====== DATA TO PROCESS ======

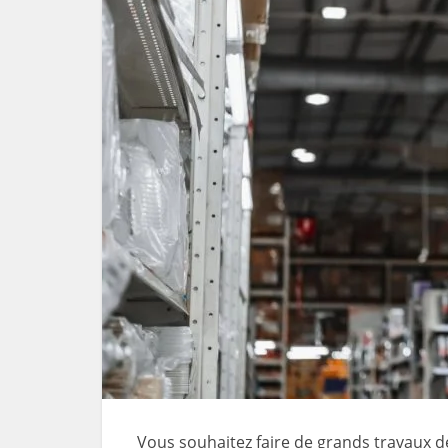
Vous souhaitez faire de grands travaux d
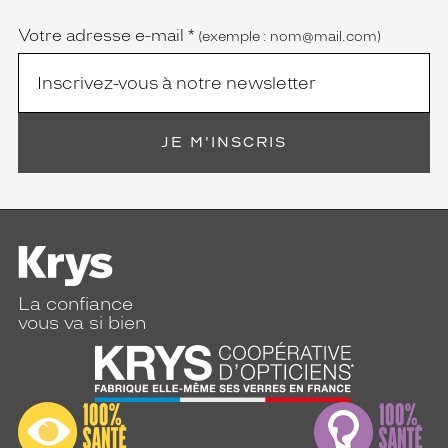
obligatoire)
Votre adresse e-mail
*
(exemple : nom@mail.com)
JE M'INSCRIS
La confiance
vous va si bien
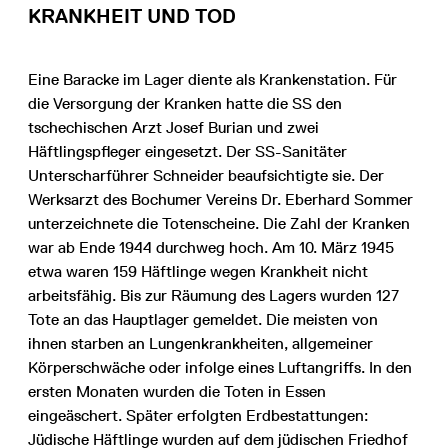
KRANKHEIT UND TOD
Eine Baracke im Lager diente als Krankenstation. Für
die Versorgung der Kranken hatte die SS den
tschechischen Arzt Josef Burian und zwei
Häftlingspfleger eingesetzt. Der SS-Sanitäter
Unterscharführer Schneider beaufsichtigte sie. Der
Werksarzt des Bochumer Vereins Dr. Eberhard Sommer
unterzeichnete die Totenscheine. Die Zahl der Kranken
war ab Ende 1944 durchweg hoch. Am 10. März 1945
etwa waren 159 Häftlinge wegen Krankheit nicht
arbeitsfähig. Bis zur Räumung des Lagers wurden 127
Tote an das Hauptlager gemeldet. Die meisten von
ihnen starben an Lungenkrankheiten, allgemeiner
Körperschwäche oder infolge eines Luftangriffs. In den
ersten Monaten wurden die Toten in Essen
eingeäschert. Später erfolgten Erdbestattungen:
Jüdische Häftlinge wurden auf dem jüdischen Friedhof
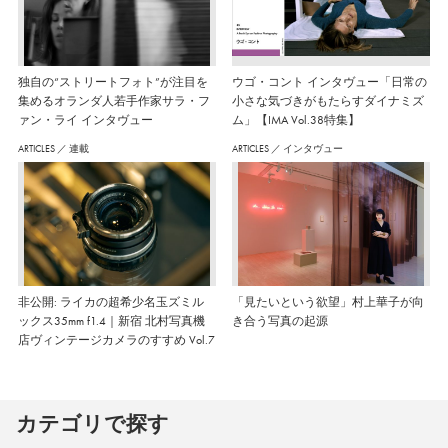
独自の“ストリートフォト”が注目を
ウゴ・コント インタヴュー「日常の
集めるオランダ人若手作家サラ・フ
小さな気づきがもたらすダイナミズ
ァン・ライ インタヴュー
ム」【IMA Vol.38特集】
ARTICLES
／
連載
ARTICLES
／
インタヴュー
非公開: ライカの超希少名玉ズミル
「見たいという欲望」村上華子が向
ックス35mm f1.4｜新宿 北村写真機
き合う写真の起源
店ヴィンテージカメラのすすめ Vol.7
カテゴリで探す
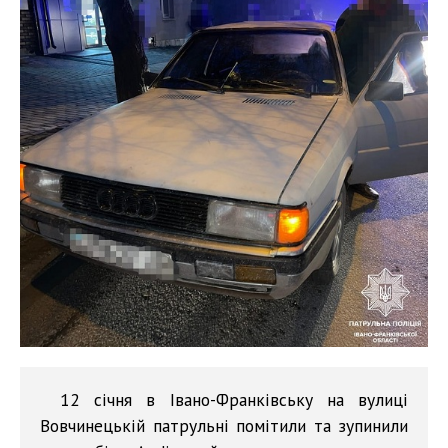
12 січня в Івано-Франківську на вулиці
Вовчинецькій патрульні помітили та зупинили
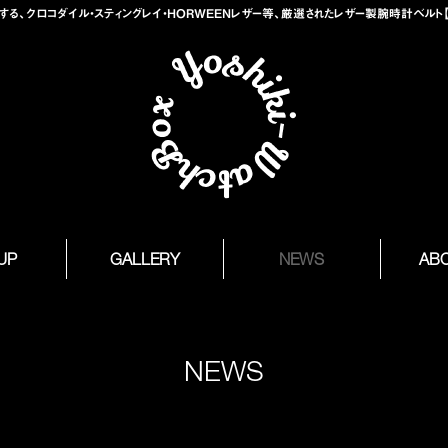
、クロコダイル・スティングレイ・HORWEENレザー等、厳選されたレザー製腕時計ベルト【Yosh
 UP
GALLERY
NEWS
AB
NEWS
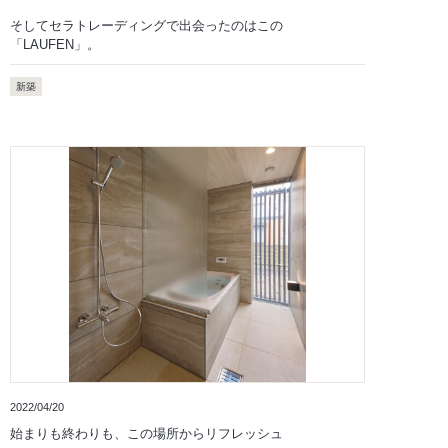
そしてセラトレーディングで出会ったのはこの
「LAUFEN」。
新築
2022/04/20
始まりも終わりも、この場所からリフレッシュ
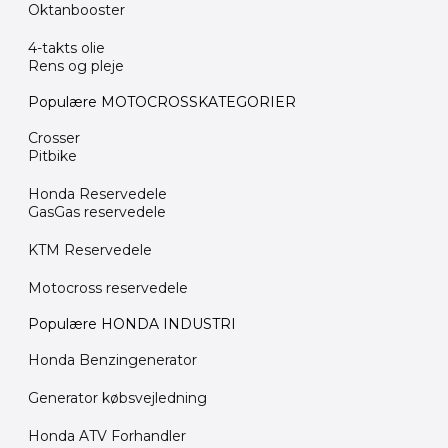
Oktanbooster
4-takts olie
Rens og pleje
Populære MOTOCROSSKATEGORIER
Crosser
Pitbike
Honda Reservedele
GasGas reservedele
KTM Reservedele
Motocross reservedele
Populære HONDA INDUSTRI
Honda Benzingenerator
Generator købsvejledning
Honda ATV Forhandler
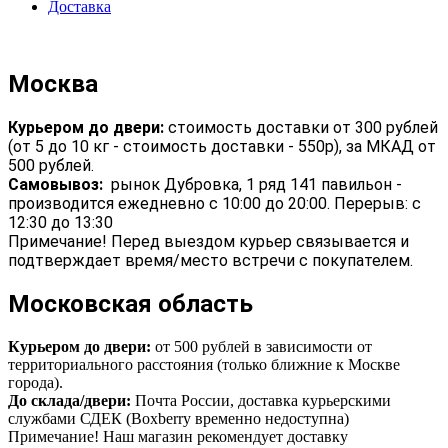
Доставка
Москва
Курьером до двери:
стоимость доставки от 300 рублей
(от 5 до 10 кг - стоимость доставки - 550р), за МКАД от
500 рублей.
Самовывоз:
рынок Дубровка, 1 ряд 141 павильон -
производится ежедневно с 10:00 до 20:00. Перерыв: с
12:30 до 13:30
Примечание! Перед выездом курьер связывается и
подтверждает время/место встречи с покупателем.
Московская область
Курьером до двери:
от 500 рублей в зависимости от
территориального расстояния (только ближние к Москве
города).
До склада/двери:
Почта России, доставка курьерскими
службами СДЕК (Boxberry временно недоступна)
Примечание! Наш магазин рекомендует доставку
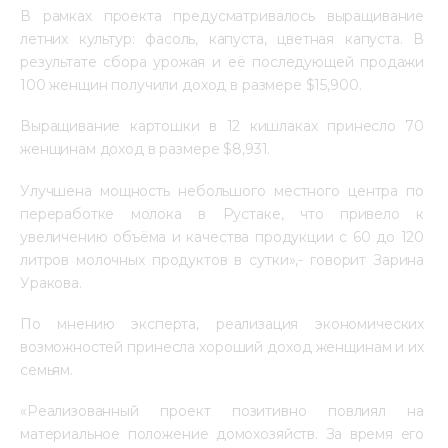
В рамках проекта предусматривалось выращивание 
летних культур: фасоль, капуста, цветная капуста. В 
результате сбора урожая и её последующей продажи 
100 женщин получили доход в размере $15,900.
Выращивание картошки в 12 кишлаках принесло 70 
женщинам доход в размере $8,931.
Улучшена мощность небольшого местного центра по 
переработке молока в Рустаке, что привело к 
увеличению объёма и качества продукции с 60 до 120 
литров молочных продуктов в сутки»,- говорит Зарина 
Уракова.
По мнению эксперта, реализация экономических 
возможностей принесла хороший доход женщинам и их 
семьям.
«Реализованный проект позитивно повлиял на 
материальное положение домохозяйств. За время его 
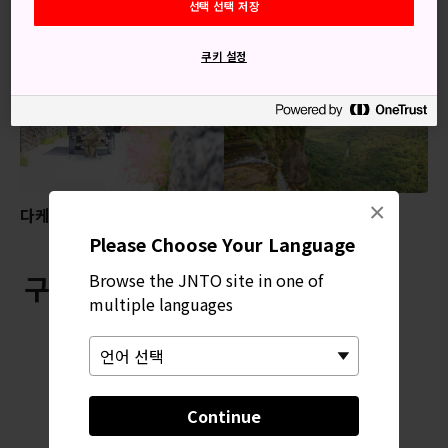
선택 선택 저장
추천 콘텐츠
쿠키 설정
×
다케토미섬(다케토미지마)
피나이사라폭포
Please Choose Your Language
구로시마섬 근처
Browse the JNTO site in one of
multiple languages
Continue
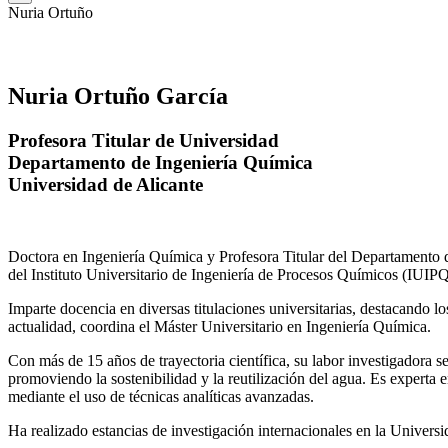
Nuria Ortuño
Nuria Ortuño García
Profesora Titular de Universidad
Departamento de Ingeniería Química
Universidad de Alicante
Doctora en Ingeniería Química y Profesora Titular del Departamento 
del Instituto Universitario de Ingeniería de Procesos Químicos (IUIPQ
Imparte docencia en diversas titulaciones universitarias, destacando 
actualidad, coordina el Máster Universitario en Ingeniería Química.
Con más de 15 años de trayectoria científica, su labor investigadora s
promoviendo la sostenibilidad y la reutilización del agua. Es expert
mediante el uso de técnicas analíticas avanzadas.
Ha realizado estancias de investigación internacionales en la Unive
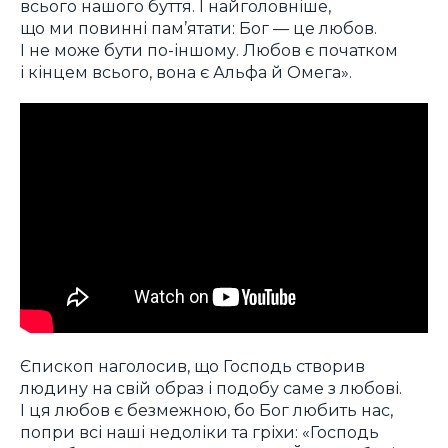
всього нашого буття. І найголовніше,
що ми повинні пам’ятати: Бог — це любов.
І не може бути по-іншому. Любов є початком
і кінцем всього, вона є Альфа й Омега».
Єпископ наголосив, що Господь створив
людину на свій образ і подобу саме з любові.
І ця любов є безмежною, бо Бог любить нас,
попри всі наші недоліки та гріхи: «Господь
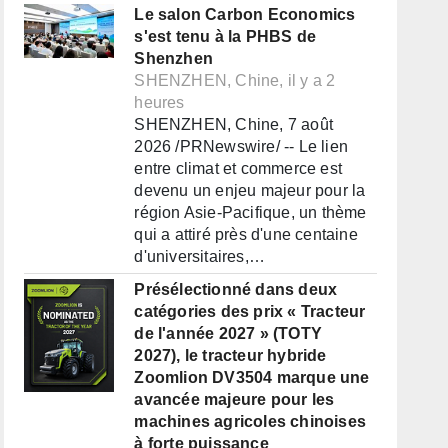
Le salon Carbon Economics
s'est tenu à la PHBS de
Shenzhen
SHENZHEN, Chine, il y a 2
heures
SHENZHEN, Chine, 7 août
2026 /PRNewswire/ -- Le lien
entre climat et commerce est
devenu un enjeu majeur pour la
région Asie-Pacifique, un thème
qui a attiré près d'une centaine
d'universitaires,…
Présélectionné dans deux
catégories des prix « Tracteur
de l'année 2027 » (TOTY
2027), le tracteur hybride
Zoomlion DV3504 marque une
avancée majeure pour les
machines agricoles chinoises
à forte puissance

======

● DIRECTIONS FOR THIS TASK:
Leave out the pictures and give the listing above again exactly.

● ANSWER FOR THE TASK:
Vous souhaitez faire de grands travaux d
obligatoire)
Votre adresse e-mail
*
(exemple : nom@mail.com)
JE M'INSCRIS
La confiance
vous va si bien
KRANKHEIT UND TOD
Eine Baracke im Lager diente als Krankenstation. Für
die Versorgung der Kranken hatte die SS den
tschechischen Arzt Josef Burian und zwei
Häftlingspfleger eingesetzt. Der SS-Sanitäter
Unterscharführer Schneider beaufsichtigte sie. Der
Werksarzt des Bochumer Vereins Dr. Eberhard Sommer
unterzeichnete die Totenscheine. Die Zahl der Kranken
war ab Ende 1944 durchweg hoch. Am 10. März 1945
etwa waren 159 Häftlinge wegen Krankheit nicht
arbeitsfähig. Bis zur Räumung des Lagers wurden 127
Tote an das Hauptlager gemeldet. Die meisten von
ihnen starben an Lungenkrankheiten, allgemeiner
Körperschwäche oder infolge eines Luftangriffs. In den
ersten Monaten wurden die Toten in Essen
eingeäschert. Später erfolgten Erdbestattungen:
Jüdische Häftlinge wurden auf dem jüdischen Friedhof
独自の“ストリートフォト”が注目を
ウゴ・コント インタヴュー「日常の
集めるオランダ人若手作家サラ・フ
小さな気づきがもたらすダイナミズ
ァン・ライ インタヴュー
ム」【IMA Vol.38特集】
ARTICLES
／
連載
ARTICLES
／
インタヴュー
非公開: ライカの超希少名玉ズミル
「見たいという欲望」村上華子が向
ックス35mm f1.4｜新宿 北村写真機
き合う写真の起源
店ヴィンテージカメラのすすめ Vol.7
カテゴリで探す
12 січня в Івано-Франківську на вулиці
Вовчинецькій патрульні помітили та зупинили
、クロコダイル・スティングレイ・HORWEENレザー等、厳選されたレザー製腕時計ベルト【Yosh
 UP
GALLERY
NEWS
AB
NEWS
そしてセラトレーディングで出会ったのはこの
「LAUFEN」。
新築
2022/04/20
始まりも終わりも、この場所からリフレッシュ
Oktanbooster
4-takts olie
Rens og pleje
Populære MOTOCROSSKATEGORIER
Crosser
Pitbike
Honda Reservedele
GasGas reservedele
KTM Reservedele
Motocross reservedele
Populære HONDA INDUSTRI
Honda Benzingenerator
Generator købsvejledning
Honda ATV Forhandler
Доставка
Москва
Курьером до двери:
стоимость доставки от 300 рублей
(от 5 до 10 кг - стоимость доставки - 550р), за МКАД от
500 рублей.
Самовывоз:
рынок Дубровка, 1 ряд 141 павильон -
производится ежедневно с 10:00 до 20:00. Перерыв: с
12:30 до 13:30
Примечание! Перед выездом курьер связывается и
подтверждает время/место встречи с покупателем.
Московская область
Курьером до двери:
от 500 рублей в зависимости от
территориального расстояния (только ближние к Москве
города).
До склада/двери:
Почта России, доставка курьерскими
службами СДЕК (Boxberry временно недоступна)
Примечание! Наш магазин рекомендует доставку
В рамках проекта предусматривалось выращивание 
летних культур: фасоль, капуста, цветная капуста. В 
результате сбора урожая и её последующей продажи 
100 женщин получили доход в размере $15,900.
Выращивание картошки в 12 кишлаках принесло 70 
женщинам доход в размере $8,931.
Улучшена мощность небольшого местного центра по 
переработке молока в Рустаке, что привело к 
увеличению объёма и качества продукции с 60 до 120 
литров молочных продуктов в сутки»,- говорит Зарина 
Уракова.
По мнению эксперта, реализация экономических 
возможностей принесла хороший доход женщинам и их 
семьям.
«Реализованный проект позитивно повлиял на 
материальное положение домохозяйств. За время его 
선택 선택 저장
추천 콘텐츠
쿠키 설정
×
다케토미섬(다케토미지마)
피나이사라폭포
Please Choose Your Language
구로시마섬 근처
Browse the JNTO site in one of
multiple languages
Continue
Nuria Ortuño
Nuria Ortuño García
Profesora Titular de Universidad
Departamento de Ingeniería Química
Universidad de Alicante
Doctora en Ingeniería Química y Profesora Titular del Departamento 
del Instituto Universitario de Ingeniería de Procesos Químicos (IUIPQ
Imparte docencia en diversas titulaciones universitarias, destacando 
actualidad, coordina el Máster Universitario en Ingeniería Química.
Con más de 15 años de trayectoria científica, su labor investigadora s
promoviendo la sostenibilidad y la reutilización del agua. Es expert
mediante el uso de técnicas analíticas avanzadas.
Ha realizado estancias de investigación internacionales en la Unive
всього нашого буття. І найголовніше,
що ми повинні пам’ятати: Бог — це любов.
І не може бути по-іншому. Любов є початком
і кінцем всього, вона є Альфа й Омега».
Єпископ наголосив, що Господь створив
людину на свій образ і подобу саме з любові.
І ця любов є безмежною, бо Бог любить нас,
попри всі наші недоліки та гріхи: «Господь
Le salon Carbon Economics
s'est tenu à la PHBS de
Shenzhen
SHENZHEN, Chine, il y a 2
heures
SHENZHEN, Chine, 7 août
2026 /PRNewswire/ -- Le lien
entre climat et commerce est
devenu un enjeu majeur pour la
région Asie-Pacifique, un thème
qui a attiré près d'une centaine
d'universitaires,…
Présélectionné dans deux
catégories des prix « Tracteur
de l'année 2027 » (TOTY
2027), le tracteur hybride
Zoomlion DV3504 marque une
avancée majeure pour les
machines agricoles chinoises
à forte puissance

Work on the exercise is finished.